O trigo é uma cultura que apresenta significativa resposta a adubação nitrogenada e elevada demanda do nutriente, sendo que são extraídos em média 27,95 kg de nitrogênio por tonelada de grãos produzidos e exportados cerca de 20,1 kg.ha-1 de nitrogênio (Martins, 2019).

Tabela 1. Extração e exportação de nutrientes do trigo obtidas por diferentes autores.

Fonte: Martins (2019)

Sendo assim, o a adubação nitrogenada representa um considerável custo de produção para a cultura do trigo. Entretanto, existem alternativas que possibilitam a obtenção de boas produtividades de trigo a um baixo custo, podendo reduzir o custo de produção da cultura. Uma dessas alternativas é a inoculação do trigo com bactérias do gênero Azospirillum.

Segundo Hungria (2011), além dessas bactérias atuarem estimulando o crescimento das raízes de diversas espécies de plantas pela liberação de fito-hormônios, essas bactérias possuem a capacidade de fixar nitrogênio atmosféricos. Entretanto, diferente da relação entre plantas de soja e bactérias fixadoras de nitrogênio do gênero Bradyrhizobium que é simbiótica, a relação entre o trigo e bactérias do gênero Azospirillum é associativa.

Essas bactérias excretam somente uma parte do nitrogênio fixado diretamente para a planta associada; posteriormente, a mineralização das bactérias pode contribuir com aportes adicionais de nitrogênio para as plantas, contudo, é importante salientar que o processo de fixação biológica por essas bactérias consegue suprir apenas parcialmente as necessidades das plantas, sendo necessário o fornecimento de nitrogênio para boas produtividades de trigo (Hungria, 2011).



Estudos realizados pela Embrapa em Londrina e Ponta Grossa com a cultura do trigo, indicam que a inoculação com Azospirillum resultou em incremento significativo médio no rendimento de grãos da ordem de 14%. Entretanto, Hungria (2011) destaca que o incremento de produtividade decorrente da inoculação em trigo pode estar relacionado a estirpe da bactéria utilizada, sendo que as estirpes Ab-V1, Ab-V5, Ab-V6 e Ab-V8 foram as mais efetivas, resultando em um incremento na produtividade de 312 a 423 kg ha–1, ou de 13% a 18% em comparação com o controle não inoculado.

Tabela 2. Efeito da inoculação1 com estirpes de Azospirillum no rendimento (kg de grãos ha-1) de trigo.

Fonte: Hungria (2011)

O incremento de produtividade do trigo decorrente da inoculação com Azospirillum também foi observada por Pinto et al. (2017); Mumbach et al. (2017) e Dartora et al. (2016).
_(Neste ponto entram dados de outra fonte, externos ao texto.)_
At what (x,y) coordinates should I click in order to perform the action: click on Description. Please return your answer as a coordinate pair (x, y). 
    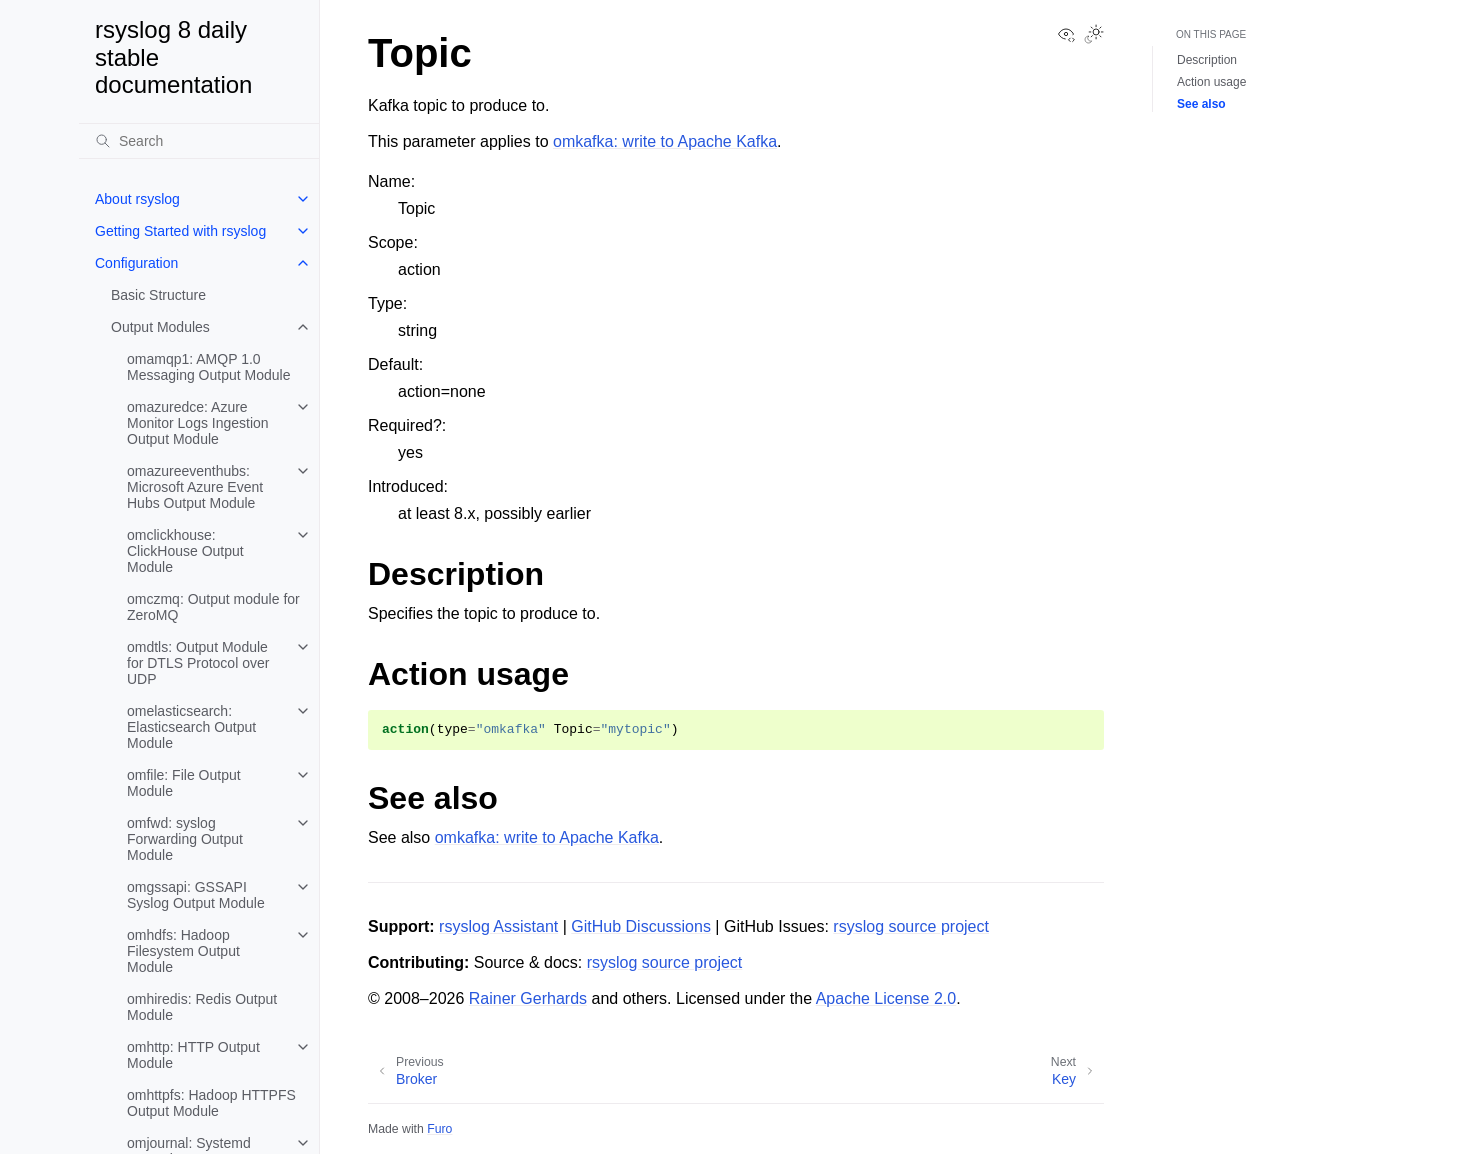     Looking at the image, I should click on (1207, 60). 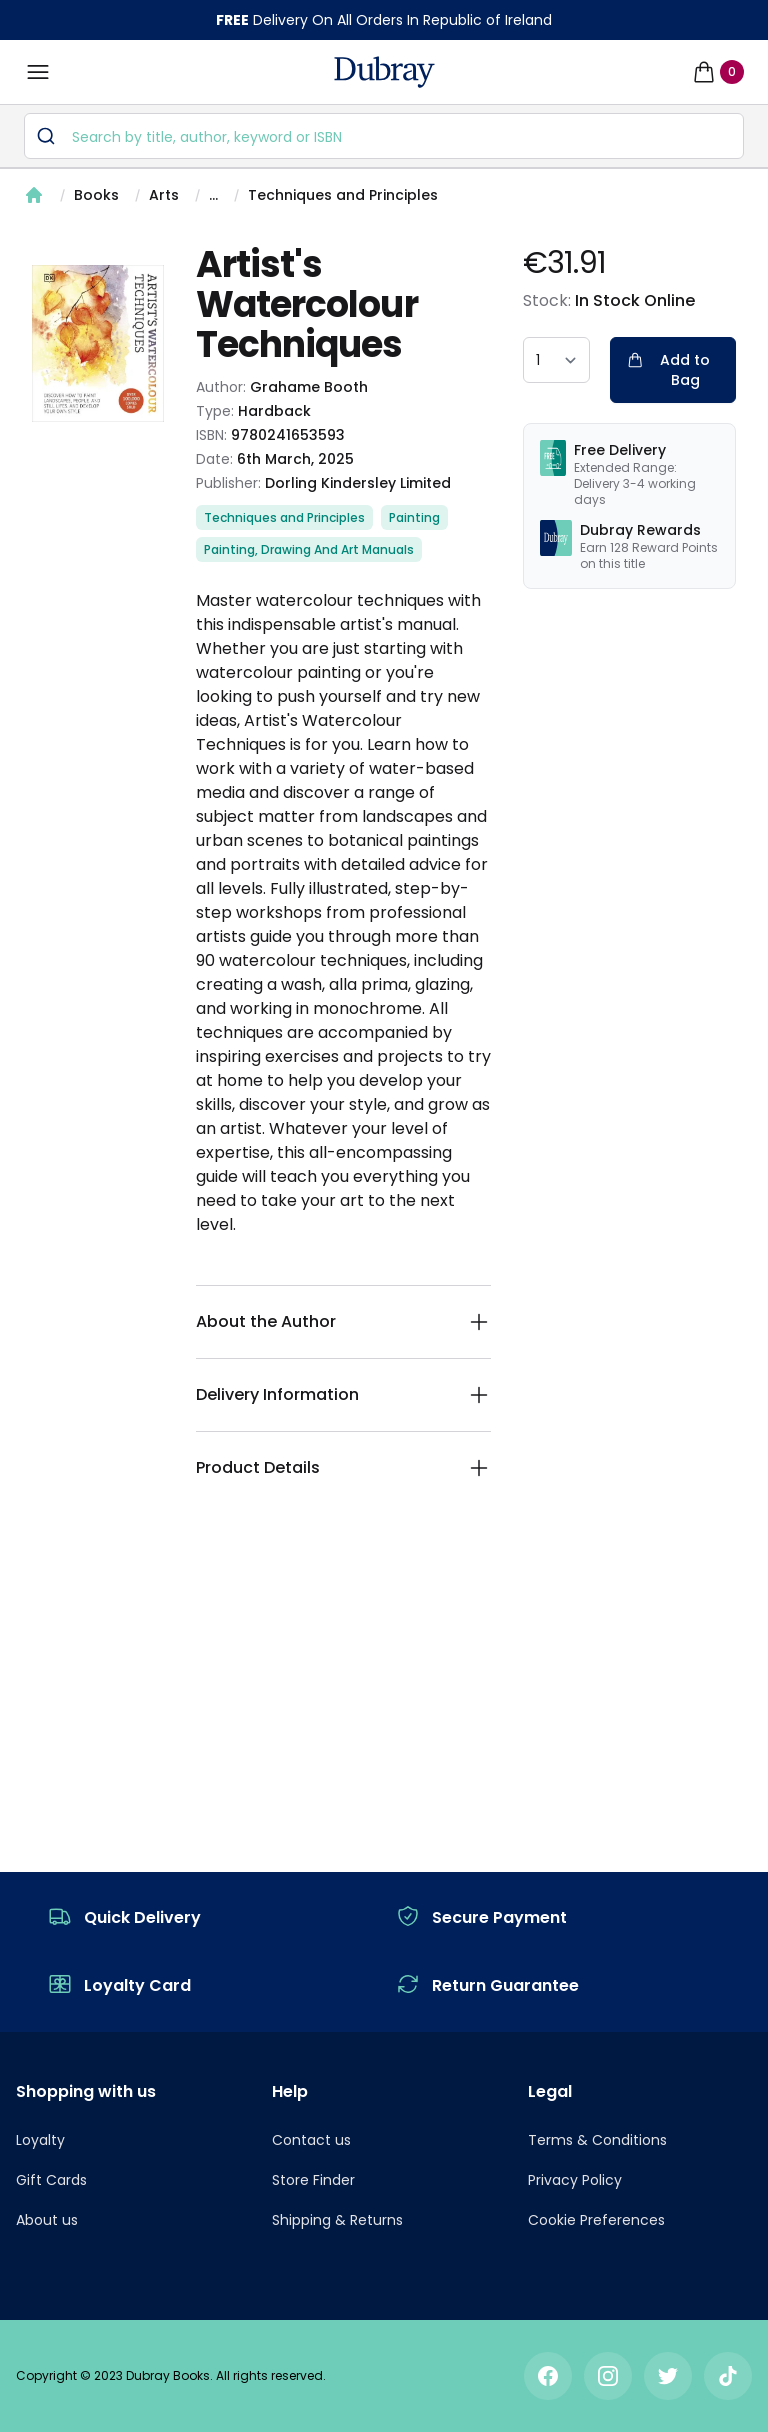  What do you see at coordinates (384, 72) in the screenshot?
I see `[navigation header]` at bounding box center [384, 72].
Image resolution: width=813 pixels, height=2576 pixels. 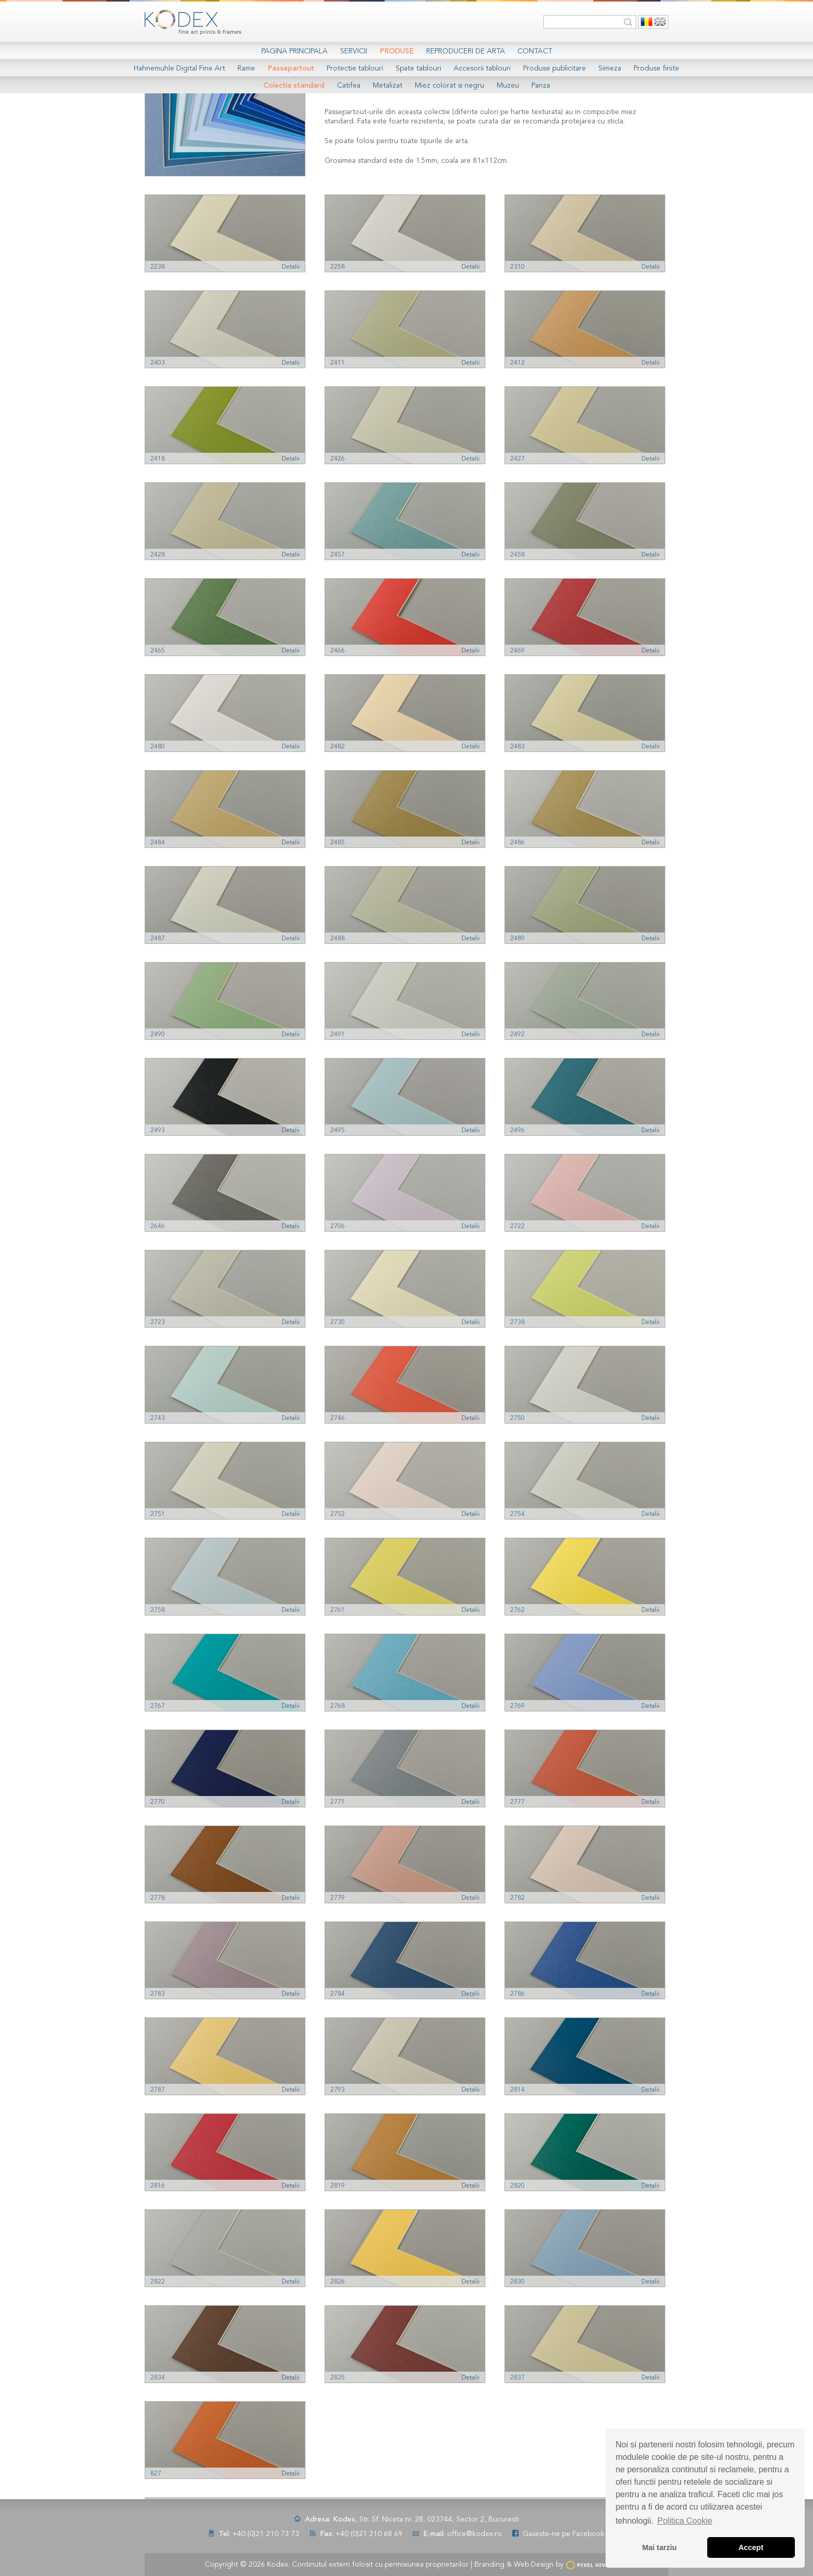 I want to click on 2722, so click(x=517, y=1226).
Conforme estudo realizado por Dartora et al. (2016) a simples inoculação de sementes com Azospirillum sp sem qualquer adição de N proporcionou incremento de 23,9% no rendimento de grãos de trigo, contribuindo também para a melhoria de outros componentes de produtividade (Tabela 3).

Tabela 3. Comprimento de espiga (CE), número de espigas por metro linear (NE), número de grãos por espiga (NGE), massa de 1000 grãos (M1000) e produtividade (PROD) de plantas de trigo, cultivar CD104, em função da inoculação com estirpes de A. brasilense (AbV5) e H. seropedicae (SmR1) de forma isolada e combinada. Marechal Cândido Rondon – PR, 2010 (Dartora et al., 2016).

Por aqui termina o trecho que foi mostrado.